> _Exercise goal_: For the word "element", tally the lines of the data that contain it and give the tally alone.

> _Dataset_:
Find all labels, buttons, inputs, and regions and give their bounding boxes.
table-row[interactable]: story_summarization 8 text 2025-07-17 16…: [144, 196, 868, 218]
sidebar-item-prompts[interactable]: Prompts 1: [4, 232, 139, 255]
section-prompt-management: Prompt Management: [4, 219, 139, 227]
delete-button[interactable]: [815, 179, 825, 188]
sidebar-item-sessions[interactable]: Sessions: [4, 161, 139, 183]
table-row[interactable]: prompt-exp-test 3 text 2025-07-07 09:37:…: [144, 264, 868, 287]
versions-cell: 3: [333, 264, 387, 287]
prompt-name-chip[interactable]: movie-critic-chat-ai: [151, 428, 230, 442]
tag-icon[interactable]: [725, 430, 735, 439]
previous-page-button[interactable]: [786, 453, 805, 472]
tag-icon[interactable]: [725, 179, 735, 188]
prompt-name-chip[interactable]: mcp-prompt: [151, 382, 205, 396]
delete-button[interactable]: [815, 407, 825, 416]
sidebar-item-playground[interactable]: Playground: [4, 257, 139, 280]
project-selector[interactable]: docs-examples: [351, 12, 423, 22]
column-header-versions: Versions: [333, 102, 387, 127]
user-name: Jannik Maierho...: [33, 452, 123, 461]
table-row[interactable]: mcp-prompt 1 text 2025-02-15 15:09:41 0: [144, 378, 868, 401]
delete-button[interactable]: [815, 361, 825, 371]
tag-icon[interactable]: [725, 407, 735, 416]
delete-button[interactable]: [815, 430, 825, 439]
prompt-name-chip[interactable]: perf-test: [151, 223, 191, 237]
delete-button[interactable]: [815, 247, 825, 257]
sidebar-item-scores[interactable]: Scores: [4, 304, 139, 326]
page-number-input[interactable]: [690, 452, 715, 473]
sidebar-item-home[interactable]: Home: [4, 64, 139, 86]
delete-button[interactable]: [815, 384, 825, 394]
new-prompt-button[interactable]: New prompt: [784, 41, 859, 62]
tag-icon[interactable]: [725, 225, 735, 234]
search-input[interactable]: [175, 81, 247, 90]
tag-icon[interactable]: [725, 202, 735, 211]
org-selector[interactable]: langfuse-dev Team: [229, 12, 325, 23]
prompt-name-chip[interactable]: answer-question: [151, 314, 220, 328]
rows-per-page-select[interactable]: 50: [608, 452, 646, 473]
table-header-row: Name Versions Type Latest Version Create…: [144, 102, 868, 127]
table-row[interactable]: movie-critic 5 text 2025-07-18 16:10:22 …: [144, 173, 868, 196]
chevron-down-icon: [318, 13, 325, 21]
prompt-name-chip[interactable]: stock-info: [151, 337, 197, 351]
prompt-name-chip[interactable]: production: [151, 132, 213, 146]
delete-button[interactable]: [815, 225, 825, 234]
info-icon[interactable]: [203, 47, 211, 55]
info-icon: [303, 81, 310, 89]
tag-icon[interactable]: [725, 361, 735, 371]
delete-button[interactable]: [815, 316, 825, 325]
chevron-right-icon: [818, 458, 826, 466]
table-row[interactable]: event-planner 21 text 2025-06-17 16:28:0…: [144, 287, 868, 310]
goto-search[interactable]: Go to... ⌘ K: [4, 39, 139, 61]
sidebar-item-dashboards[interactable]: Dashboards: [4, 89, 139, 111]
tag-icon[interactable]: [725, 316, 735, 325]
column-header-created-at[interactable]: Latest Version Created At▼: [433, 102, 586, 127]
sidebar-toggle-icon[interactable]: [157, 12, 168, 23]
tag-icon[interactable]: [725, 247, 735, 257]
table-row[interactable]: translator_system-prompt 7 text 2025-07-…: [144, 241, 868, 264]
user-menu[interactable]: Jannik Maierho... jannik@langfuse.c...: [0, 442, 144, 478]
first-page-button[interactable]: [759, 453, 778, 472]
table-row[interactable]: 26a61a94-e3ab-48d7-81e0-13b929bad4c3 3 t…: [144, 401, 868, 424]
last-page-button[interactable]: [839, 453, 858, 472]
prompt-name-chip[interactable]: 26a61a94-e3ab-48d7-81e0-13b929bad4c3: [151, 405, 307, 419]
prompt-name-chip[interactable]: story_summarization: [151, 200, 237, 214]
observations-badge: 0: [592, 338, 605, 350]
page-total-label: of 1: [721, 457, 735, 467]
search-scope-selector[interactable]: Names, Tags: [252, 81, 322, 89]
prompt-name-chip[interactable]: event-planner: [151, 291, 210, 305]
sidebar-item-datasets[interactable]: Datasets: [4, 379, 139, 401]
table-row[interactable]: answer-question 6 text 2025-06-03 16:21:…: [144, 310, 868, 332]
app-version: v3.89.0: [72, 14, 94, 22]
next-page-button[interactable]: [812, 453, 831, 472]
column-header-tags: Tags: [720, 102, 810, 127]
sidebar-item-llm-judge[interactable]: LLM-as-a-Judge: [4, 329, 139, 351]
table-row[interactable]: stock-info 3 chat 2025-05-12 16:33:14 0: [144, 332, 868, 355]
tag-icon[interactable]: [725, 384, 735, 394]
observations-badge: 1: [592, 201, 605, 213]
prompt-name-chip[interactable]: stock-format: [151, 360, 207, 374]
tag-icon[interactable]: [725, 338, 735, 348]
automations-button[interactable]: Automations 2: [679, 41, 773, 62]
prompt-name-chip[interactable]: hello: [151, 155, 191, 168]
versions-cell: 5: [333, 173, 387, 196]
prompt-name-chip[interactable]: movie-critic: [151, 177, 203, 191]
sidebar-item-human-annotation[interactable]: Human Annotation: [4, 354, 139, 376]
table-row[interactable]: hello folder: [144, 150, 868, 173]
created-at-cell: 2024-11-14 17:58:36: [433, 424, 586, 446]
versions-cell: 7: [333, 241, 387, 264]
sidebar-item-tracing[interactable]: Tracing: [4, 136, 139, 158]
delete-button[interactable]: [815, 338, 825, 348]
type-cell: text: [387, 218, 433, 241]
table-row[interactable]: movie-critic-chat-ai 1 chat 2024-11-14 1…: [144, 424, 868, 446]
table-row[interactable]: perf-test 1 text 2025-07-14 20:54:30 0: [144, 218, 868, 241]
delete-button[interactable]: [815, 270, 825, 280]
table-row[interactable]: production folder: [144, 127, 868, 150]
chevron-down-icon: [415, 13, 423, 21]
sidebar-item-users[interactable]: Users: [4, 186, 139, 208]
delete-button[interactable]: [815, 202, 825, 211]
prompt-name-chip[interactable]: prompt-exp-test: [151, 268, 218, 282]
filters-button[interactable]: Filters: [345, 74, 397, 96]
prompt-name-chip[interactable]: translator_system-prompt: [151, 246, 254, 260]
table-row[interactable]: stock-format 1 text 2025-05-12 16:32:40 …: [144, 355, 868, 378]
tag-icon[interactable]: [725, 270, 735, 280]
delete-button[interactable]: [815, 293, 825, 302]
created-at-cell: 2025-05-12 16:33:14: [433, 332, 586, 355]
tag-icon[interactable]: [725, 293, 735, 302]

==

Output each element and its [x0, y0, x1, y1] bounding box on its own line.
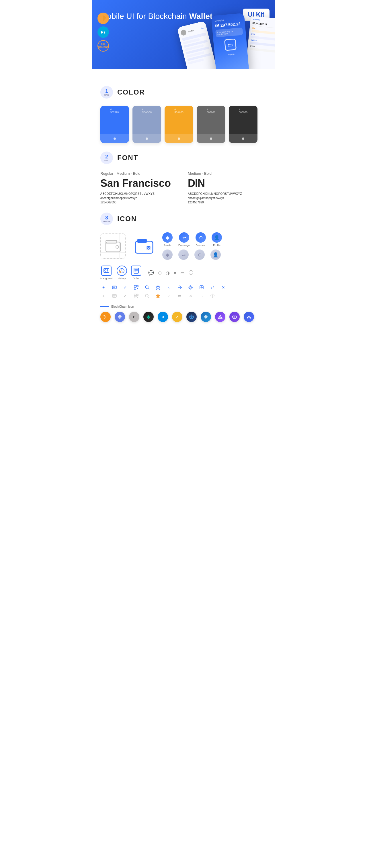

--

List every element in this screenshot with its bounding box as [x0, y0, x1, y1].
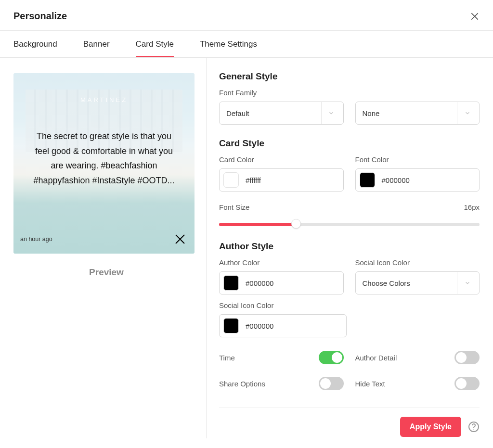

> _Response area_: 2